### TASK ITEM
Pictures excluded, output the lines of the data below between the one holding "Смотреть полностью" and the one holding "serta melakukan pengawasan yang ketat selama", inclusive, exactly as they stand.

[TASK INPUTS Boundary: Start]

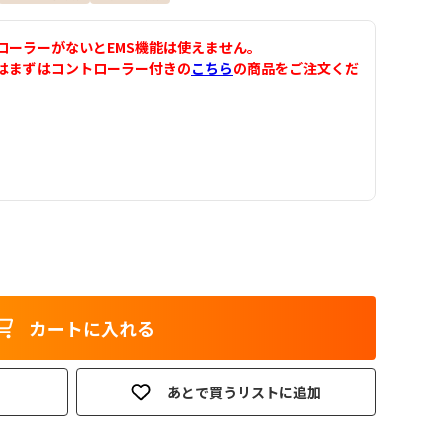
ローラーがないとEMS機能は使えません。
はまずはコントローラー付きの
こちら
の商品をご注文くだ
カートに入れる
あとで買うリストに追加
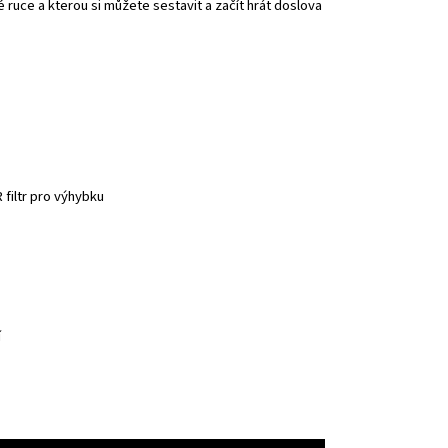
 ruce a kterou si můžete sestavit a začít hrát doslova
R filtr pro výhybku
í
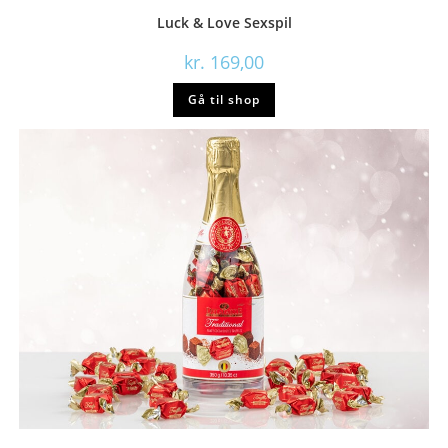
Luck & Love Sexspil
kr.
169,00
Gå til shop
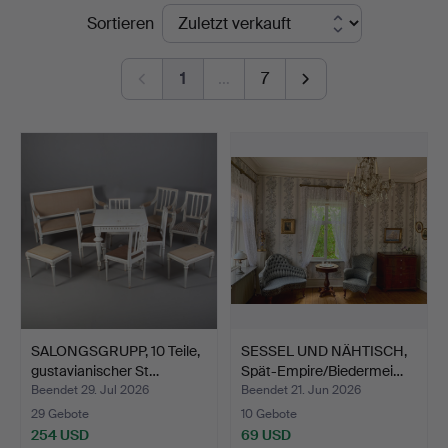
Endpreise
Sortieren
Auktionskammare
1
…
7
SALONGSGRUPP, 10 Teile,
SESSEL UND NÄHTISCH,
gustavianischer St…
Spät-Empire/Biedermei…
Beendet 29. Jul 2026
Beendet 21. Jun 2026
29 Gebote
10 Gebote
254 USD
69 USD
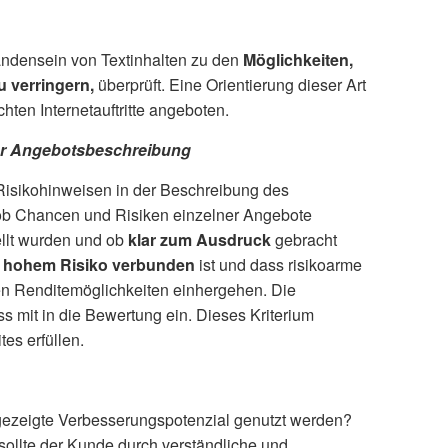
andensein von Textinhalten zu den
Möglichkeiten,
u verringern,
überprüft. Eine Orientierung dieser Art
hten Internetauftritte angeboten.
der Angebotsbeschreibung
t Risikohinweisen in der Beschreibung des
ob Chancen und Risiken einzelner Angebote
llt wurden und ob
klar zum Ausdruck
gebracht
t hohem Risiko verbunden
ist und dass risikoarme
en Renditemöglichkeiten einhergehen. Die
oss mit in die Bewertung ein. Dieses Kriterium
es erfüllen.
gezeigte Verbesserungspotenzial genutzt werden?
sollte der Kunde durch verständliche und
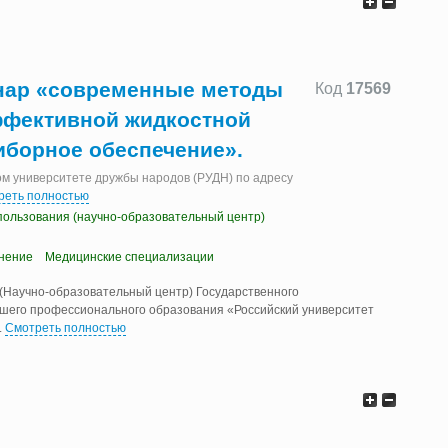
нар «современные методы
Код
17569
ффективной жидкостной
иборное обеспечение».
ом университете дружбы народов (РУДН) по адресу
реть полностью
пользования (научно-образовательный центр)
нение
Медицинские специализации
 (Научно-образовательный центр) Государственного
шего профессионального образования «Российский университет
..
Смотреть полностью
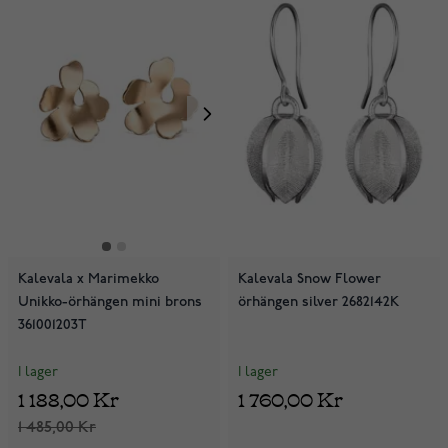
Kalevala x Marimekko
Kalevala Snow Flower
Unikko-örhängen mini brons
örhängen silver 2682142K
361001203T
I lager
I lager
1 188,00 Kr
1 760,00 Kr
1 485,00 Kr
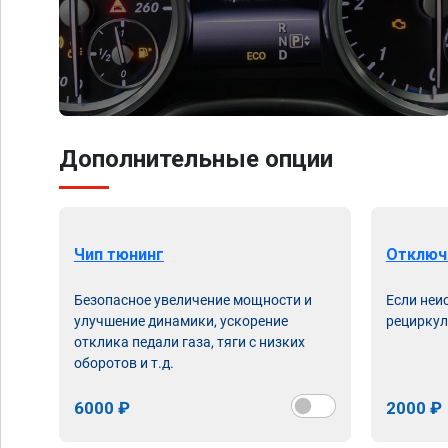
Дополнительные опции
Чип тюнинг
Отключ
Безопасное увеличение мощности и
Если неи
улучшение динамики, ускорение
рециркул
отклика педали газа, тяги с низких
оборотов и т.д.
6000 ₽
2000 ₽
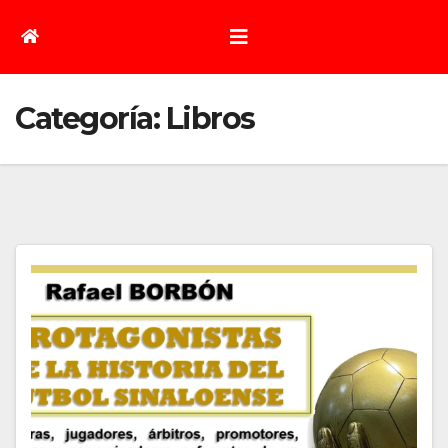
Categoría:
Libros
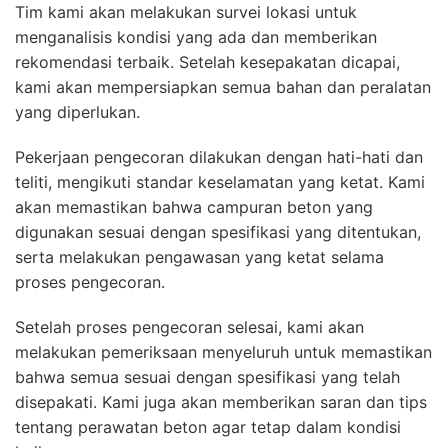
Tim kami akan melakukan survei lokasi untuk
menganalisis kondisi yang ada dan memberikan
rekomendasi terbaik. Setelah kesepakatan dicapai,
kami akan mempersiapkan semua bahan dan peralatan
yang diperlukan.
Pekerjaan pengecoran dilakukan dengan hati-hati dan
teliti, mengikuti standar keselamatan yang ketat. Kami
akan memastikan bahwa campuran beton yang
digunakan sesuai dengan spesifikasi yang ditentukan,
serta melakukan pengawasan yang ketat selama
proses pengecoran.
Setelah proses pengecoran selesai, kami akan
melakukan pemeriksaan menyeluruh untuk memastikan
bahwa semua sesuai dengan spesifikasi yang telah
disepakati. Kami juga akan memberikan saran dan tips
tentang perawatan beton agar tetap dalam kondisi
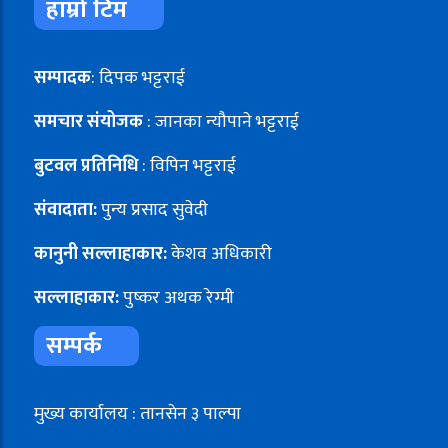
हाम्रो टिम
सम्पादक
: दिपक भट्टराई
समचार संयोजक
: जानका न्यौपाने भट्टराई
बुटवल प्रतिनिधि
: विपिन भट्टराई
संवादाता:
पुन्य प्रसाद सुवेदी
कानुनी सल्लाहाकार:
केशव अधिकारी
सल्लाहाकार:
पुष्कर अथक रेग्मी
सम्पर्क
मुख्य कार्यालय : तानसेन ३ पाल्पा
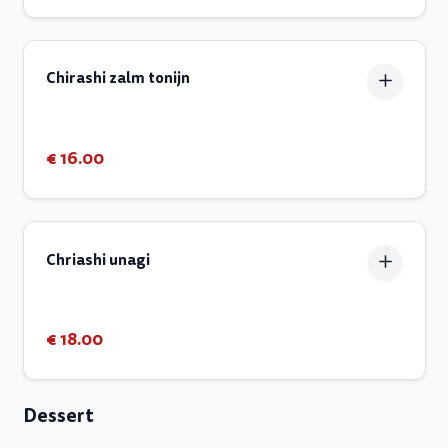
Chirashi zalm tonijn
€ 16.00
Chriashi unagi
€ 18.00
Dessert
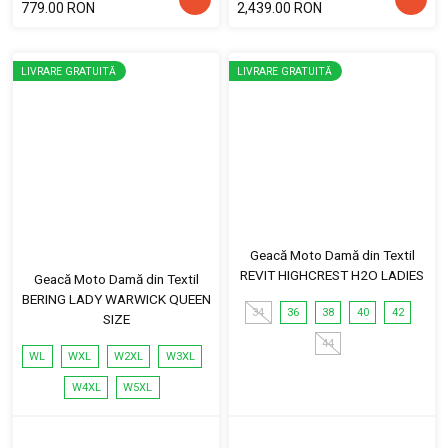
779.00 RON
2,439.00 RON
LIVRARE GRATUITĂ
LIVRARE GRATUITĂ
Geacă Moto Damă din Textil
REVIT HIGHCREST H2O LADIES
Geacă Moto Damă din Textil
BERING LADY WARWICK QUEEN
34
36
38
40
42
SIZE
44
WL
WXL
W2XL
W3XL
W4XL
W5XL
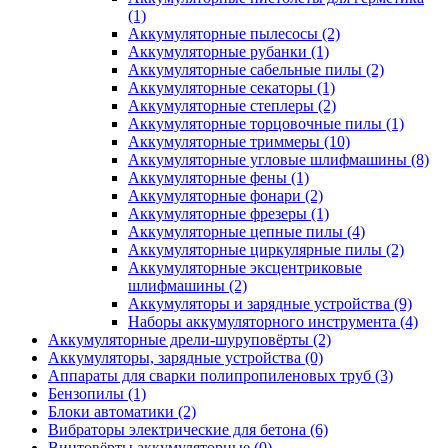
(1)
Аккумуляторные пылесосы
(2)
Аккумуляторные рубанки
(1)
Аккумуляторные сабельные пилы
(2)
Аккумуляторные секаторы
(1)
Аккумуляторные степлеры
(2)
Аккумуляторные торцовочные пилы
(1)
Аккумуляторные триммеры
(10)
Аккумуляторные угловые шлифмашины
(8)
Аккумуляторные фены
(1)
Аккумуляторные фонари
(2)
Аккумуляторные фрезеры
(1)
Аккумуляторные цепные пилы
(4)
Аккумуляторные циркулярные пилы
(2)
Аккумуляторные эксцентриковые
шлифмашины
(2)
Аккумуляторы и зарядные устройства
(9)
Наборы аккумуляторного инструмента
(4)
Аккумуляторные дрели-шуруповёрты
(2)
Аккумуляторы, зарядные устройства
(0)
Аппараты для сварки полипропиленовых труб
(3)
Бензопилы
(1)
Блоки автоматики
(2)
Вибраторы электрические для бетона
(6)
Винтовёрты аккумуляторные
(0)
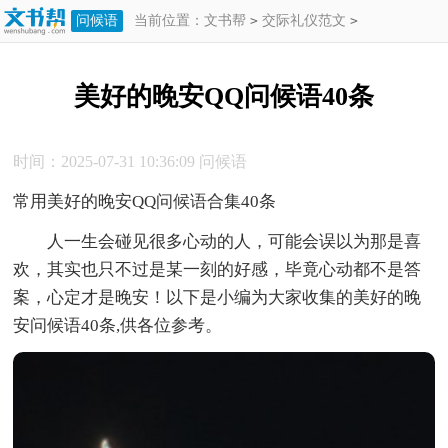
问候语
当前位置：
文书帮
>
交际礼仪范文
>
问候语
>
美好的晚安QQ问候语40条
美好的晚安QQ问候语40条
时间：2025-07-31 10:36:09
问候语
常用美好的晚安QQ问候语合集40条
人一生会碰见很多心动的人，可能会误以为那是喜
欢，其实也只不过是某一刻的好感，毕竟心动都不是答
案，心定才是晚安！以下是小编为大家收集的美好的晚
安问候语40条,供各位参考。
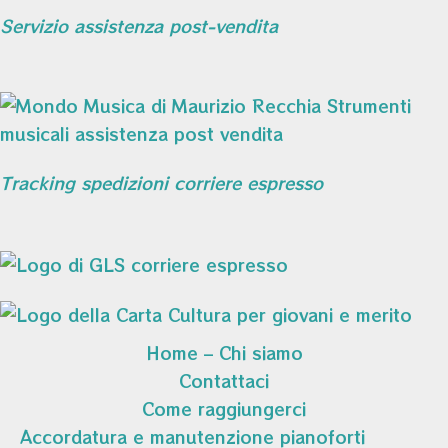
Servizio assistenza post-vendita
Tracking spedizioni corriere espresso
Home – Chi siamo
Contattaci
Come raggiungerci
Accordatura e manutenzione pianoforti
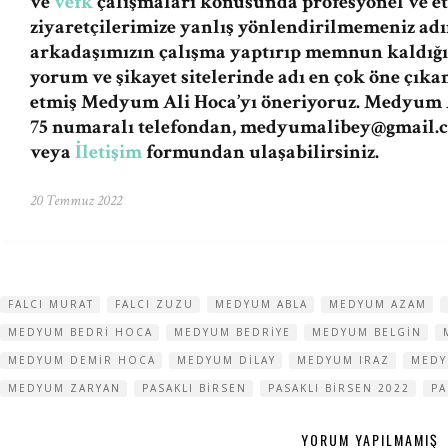
ve
vefk
çalışmaları konusunda profesyonel ve et
ziyaretçilerimize yanlış yönlendirilmemeniz a
arkadaşımızın çalışma yaptırıp memnun kaldığı
yorum ve şikayet sitelerinde adı en çok öne çıka
etmiş Medyum Ali Hoca’yı öneriyoruz. Medyum A
75 numaralı telefondan,
medyumalibey@gmail.
veya
İletişim
formundan ulaşabilirsiniz.
20 Temmuz 2022
FALCI MURAT
FALCI ZUZU
MEDYUM ABLA
MEDYUM AZAM
MEDYUM BEDRI HOCA
MEDYUM BEDRIYE
MEDYUM BELGIN
MEDYUM DEMIR HOCA
MEDYUM DILAY
MEDYUM IRAZ
MEDY
MEDYUM ZARYAN
PASAKLI BIRSEN
PASAKLI BIRSEN 2022
PA
YORUM YAPILMAMIŞ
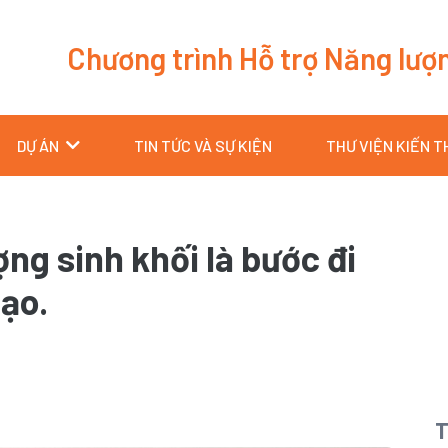
Chương trình Hỗ trợ Năng lượ
DỰ ÁN
TIN TỨC VÀ SỰ KIỆN
THƯ VIỆN KIẾN 
ng sinh khối là bước đi
tạo.
T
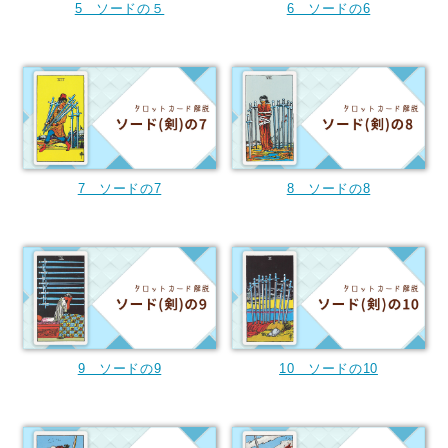
5 ソードの５
6 ソードの6
7 ソードの7
8 ソードの8
9 ソードの9
10 ソードの10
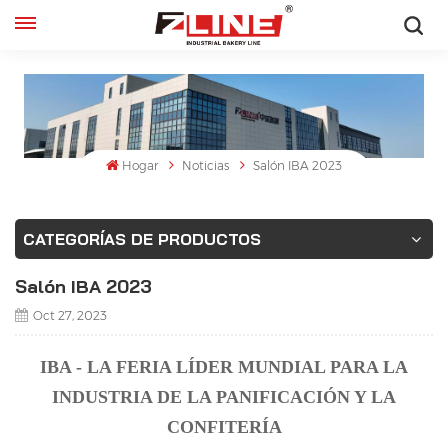
Español
English
français
Hogar
Noticias
Salón IBA 2023
русский
CATEGORÍAS DE PRODUCTOS
español
Salón IBA 2023
Oct 27, 2023
IBA - LA FERIA LÍDER MUNDIAL PARA LA
INDUSTRIA DE LA PANIFICACIÓN Y LA
CONFITERÍA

[TASK INPUTS Boundary: End]

### RESULT OF THIS EXERCISE
Смотреть полностью
Kalevala x Marimekko
Kalevala Snow Flower
Unikko-örhängen mini brons
örhängen silver 2682142K
361001203T
I lager
I lager
1 188,00 Kr
1 760,00 Kr
1 485,00 Kr
Дополнительные опции
Чип тюнинг
Отключ
Безопасное увеличение мощности и
Если неи
улучшение динамики, ускорение
рециркул
отклика педали газа, тяги с низких
оборотов и т.д.
6000 ₽
2000 ₽
Categoría:
Libros
Tim kami akan melakukan survei lokasi untuk
menganalisis kondisi yang ada dan memberikan
rekomendasi terbaik. Setelah kesepakatan dicapai,
kami akan mempersiapkan semua bahan dan peralatan
yang diperlukan.
Pekerjaan pengecoran dilakukan dengan hati-hati dan
teliti, mengikuti standar keselamatan yang ketat. Kami
akan memastikan bahwa campuran beton yang
digunakan sesuai dengan spesifikasi yang ditentukan,
serta melakukan pengawasan yang ketat selama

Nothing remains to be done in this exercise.